Transcribed page contents
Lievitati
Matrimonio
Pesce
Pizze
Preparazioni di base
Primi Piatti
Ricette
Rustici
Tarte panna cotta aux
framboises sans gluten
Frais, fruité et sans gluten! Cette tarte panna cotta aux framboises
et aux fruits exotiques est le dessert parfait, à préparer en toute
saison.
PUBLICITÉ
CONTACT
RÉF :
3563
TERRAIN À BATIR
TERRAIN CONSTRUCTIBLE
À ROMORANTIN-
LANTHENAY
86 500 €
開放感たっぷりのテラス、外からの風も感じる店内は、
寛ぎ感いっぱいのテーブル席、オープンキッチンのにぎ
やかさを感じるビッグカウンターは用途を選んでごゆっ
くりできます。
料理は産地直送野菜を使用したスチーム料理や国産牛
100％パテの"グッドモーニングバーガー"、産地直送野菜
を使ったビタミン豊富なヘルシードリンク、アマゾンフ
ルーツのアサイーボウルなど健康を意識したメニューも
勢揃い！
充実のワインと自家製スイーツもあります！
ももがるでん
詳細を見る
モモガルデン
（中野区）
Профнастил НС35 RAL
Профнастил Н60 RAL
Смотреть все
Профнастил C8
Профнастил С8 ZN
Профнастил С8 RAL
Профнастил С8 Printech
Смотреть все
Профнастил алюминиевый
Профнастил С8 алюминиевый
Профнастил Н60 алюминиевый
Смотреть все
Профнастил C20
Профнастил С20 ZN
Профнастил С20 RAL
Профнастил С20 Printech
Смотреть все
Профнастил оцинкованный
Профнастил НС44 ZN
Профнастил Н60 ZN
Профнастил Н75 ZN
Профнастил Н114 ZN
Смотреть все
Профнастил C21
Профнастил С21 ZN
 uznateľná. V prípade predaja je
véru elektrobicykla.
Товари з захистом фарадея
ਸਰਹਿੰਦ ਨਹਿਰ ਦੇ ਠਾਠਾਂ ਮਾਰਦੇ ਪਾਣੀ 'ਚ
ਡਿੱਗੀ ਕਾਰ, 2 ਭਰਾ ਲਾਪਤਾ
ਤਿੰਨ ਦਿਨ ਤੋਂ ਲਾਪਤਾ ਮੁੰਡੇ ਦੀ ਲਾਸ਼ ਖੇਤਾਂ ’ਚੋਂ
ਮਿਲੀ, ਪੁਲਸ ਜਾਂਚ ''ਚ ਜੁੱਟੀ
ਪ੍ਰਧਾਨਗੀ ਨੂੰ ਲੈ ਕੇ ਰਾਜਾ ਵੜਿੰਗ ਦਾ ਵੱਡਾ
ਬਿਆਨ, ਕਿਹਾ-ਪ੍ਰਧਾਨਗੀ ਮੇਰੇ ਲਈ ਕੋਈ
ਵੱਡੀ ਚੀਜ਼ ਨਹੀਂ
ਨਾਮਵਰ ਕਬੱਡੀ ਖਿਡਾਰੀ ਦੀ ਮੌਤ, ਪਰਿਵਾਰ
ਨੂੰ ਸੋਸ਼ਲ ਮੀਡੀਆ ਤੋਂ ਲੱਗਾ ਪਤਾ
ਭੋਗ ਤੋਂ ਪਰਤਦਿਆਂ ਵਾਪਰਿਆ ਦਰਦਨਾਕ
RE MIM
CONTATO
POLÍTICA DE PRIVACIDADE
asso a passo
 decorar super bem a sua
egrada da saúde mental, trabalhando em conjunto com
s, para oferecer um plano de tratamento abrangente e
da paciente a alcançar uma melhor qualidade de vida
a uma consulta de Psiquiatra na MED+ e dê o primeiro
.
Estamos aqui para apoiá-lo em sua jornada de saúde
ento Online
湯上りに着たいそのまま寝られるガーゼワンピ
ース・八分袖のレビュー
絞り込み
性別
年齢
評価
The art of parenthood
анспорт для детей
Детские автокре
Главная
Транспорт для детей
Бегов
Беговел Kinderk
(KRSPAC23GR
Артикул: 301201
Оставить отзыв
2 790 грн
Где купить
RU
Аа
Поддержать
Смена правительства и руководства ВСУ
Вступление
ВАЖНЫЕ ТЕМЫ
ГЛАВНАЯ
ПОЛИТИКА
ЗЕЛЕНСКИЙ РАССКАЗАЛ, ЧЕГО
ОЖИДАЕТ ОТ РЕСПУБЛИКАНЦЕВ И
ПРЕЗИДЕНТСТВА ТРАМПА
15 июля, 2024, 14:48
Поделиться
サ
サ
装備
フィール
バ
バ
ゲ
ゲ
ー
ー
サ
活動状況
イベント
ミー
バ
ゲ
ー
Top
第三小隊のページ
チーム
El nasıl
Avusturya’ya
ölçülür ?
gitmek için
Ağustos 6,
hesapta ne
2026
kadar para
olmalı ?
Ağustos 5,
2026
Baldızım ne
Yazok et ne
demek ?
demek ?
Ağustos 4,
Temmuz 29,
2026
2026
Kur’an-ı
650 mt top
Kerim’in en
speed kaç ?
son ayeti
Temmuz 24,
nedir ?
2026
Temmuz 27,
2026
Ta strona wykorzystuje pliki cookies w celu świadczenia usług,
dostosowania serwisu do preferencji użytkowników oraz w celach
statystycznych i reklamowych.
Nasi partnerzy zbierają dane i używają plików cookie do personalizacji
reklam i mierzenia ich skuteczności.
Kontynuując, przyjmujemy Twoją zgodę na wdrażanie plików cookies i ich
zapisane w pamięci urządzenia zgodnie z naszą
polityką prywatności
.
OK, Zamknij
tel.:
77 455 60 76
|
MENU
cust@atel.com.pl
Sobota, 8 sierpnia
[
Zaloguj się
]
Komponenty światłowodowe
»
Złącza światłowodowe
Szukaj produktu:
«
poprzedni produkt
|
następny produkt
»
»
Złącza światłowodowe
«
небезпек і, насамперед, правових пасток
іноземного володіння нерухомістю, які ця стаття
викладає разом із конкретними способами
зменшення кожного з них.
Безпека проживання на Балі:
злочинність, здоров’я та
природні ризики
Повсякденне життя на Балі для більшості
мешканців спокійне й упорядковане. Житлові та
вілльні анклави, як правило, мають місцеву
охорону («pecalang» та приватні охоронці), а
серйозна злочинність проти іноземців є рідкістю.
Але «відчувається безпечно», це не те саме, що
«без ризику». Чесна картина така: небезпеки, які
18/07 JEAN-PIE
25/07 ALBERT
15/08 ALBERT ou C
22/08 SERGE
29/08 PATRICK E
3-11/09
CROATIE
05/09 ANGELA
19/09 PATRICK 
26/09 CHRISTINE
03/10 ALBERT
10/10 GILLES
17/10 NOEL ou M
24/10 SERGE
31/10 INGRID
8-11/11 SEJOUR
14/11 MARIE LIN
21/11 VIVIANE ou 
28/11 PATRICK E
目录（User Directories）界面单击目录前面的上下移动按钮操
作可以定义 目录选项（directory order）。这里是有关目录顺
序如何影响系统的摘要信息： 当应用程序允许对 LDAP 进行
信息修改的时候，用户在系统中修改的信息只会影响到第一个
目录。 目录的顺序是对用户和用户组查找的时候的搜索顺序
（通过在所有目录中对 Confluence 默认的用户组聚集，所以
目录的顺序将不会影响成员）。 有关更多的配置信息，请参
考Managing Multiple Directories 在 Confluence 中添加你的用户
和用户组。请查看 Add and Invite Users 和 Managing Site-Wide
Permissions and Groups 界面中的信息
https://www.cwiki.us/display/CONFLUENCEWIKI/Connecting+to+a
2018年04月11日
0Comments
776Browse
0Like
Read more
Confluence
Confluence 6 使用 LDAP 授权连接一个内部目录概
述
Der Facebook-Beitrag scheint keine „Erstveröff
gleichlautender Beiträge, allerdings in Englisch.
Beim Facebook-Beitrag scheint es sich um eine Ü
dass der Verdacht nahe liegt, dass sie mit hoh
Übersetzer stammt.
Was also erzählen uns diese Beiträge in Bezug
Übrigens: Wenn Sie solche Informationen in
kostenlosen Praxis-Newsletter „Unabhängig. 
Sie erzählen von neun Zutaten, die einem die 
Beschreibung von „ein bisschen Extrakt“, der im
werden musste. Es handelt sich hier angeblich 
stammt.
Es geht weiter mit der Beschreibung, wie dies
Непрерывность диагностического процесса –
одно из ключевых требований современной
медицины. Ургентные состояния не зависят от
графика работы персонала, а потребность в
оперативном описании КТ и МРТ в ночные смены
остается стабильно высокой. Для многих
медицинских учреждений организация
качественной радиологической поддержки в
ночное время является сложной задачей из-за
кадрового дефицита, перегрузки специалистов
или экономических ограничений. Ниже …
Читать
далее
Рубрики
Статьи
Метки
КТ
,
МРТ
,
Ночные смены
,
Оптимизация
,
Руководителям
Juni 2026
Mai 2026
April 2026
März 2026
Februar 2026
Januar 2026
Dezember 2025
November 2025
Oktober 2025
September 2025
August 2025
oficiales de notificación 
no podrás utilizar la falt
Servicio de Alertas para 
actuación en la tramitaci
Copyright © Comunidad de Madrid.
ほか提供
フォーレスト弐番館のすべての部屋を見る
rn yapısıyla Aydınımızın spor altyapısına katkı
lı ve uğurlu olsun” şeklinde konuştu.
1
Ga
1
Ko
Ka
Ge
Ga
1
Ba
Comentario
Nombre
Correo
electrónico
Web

- _Work item_:
Every line from the first entry to the line containing "Профнастил НС35 RAL" should be transcribed exactly, and nothing beyond it.

- _Task answer_:
Lievitati
Matrimonio
Pesce
Pizze
Preparazioni di base
Primi Piatti
Ricette
Rustici
Tarte panna cotta aux
framboises sans gluten
Frais, fruité et sans gluten! Cette tarte panna cotta aux framboises
et aux fruits exotiques est le dessert parfait, à préparer en toute
saison.
PUBLICITÉ
CONTACT
RÉF :
3563
TERRAIN À BATIR
TERRAIN CONSTRUCTIBLE
À ROMORANTIN-
LANTHENAY
86 500 €
開放感たっぷりのテラス、外からの風も感じる店内は、
寛ぎ感いっぱいのテーブル席、オープンキッチンのにぎ
やかさを感じるビッグカウンターは用途を選んでごゆっ
くりできます。
料理は産地直送野菜を使用したスチーム料理や国産牛
100％パテの"グッドモーニングバーガー"、産地直送野菜
を使ったビタミン豊富なヘルシードリンク、アマゾンフ
ルーツのアサイーボウルなど健康を意識したメニューも
勢揃い！
充実のワインと自家製スイーツもあります！
ももがるでん
詳細を見る
モモガルデン
（中野区）
Профнастил НС35 RAL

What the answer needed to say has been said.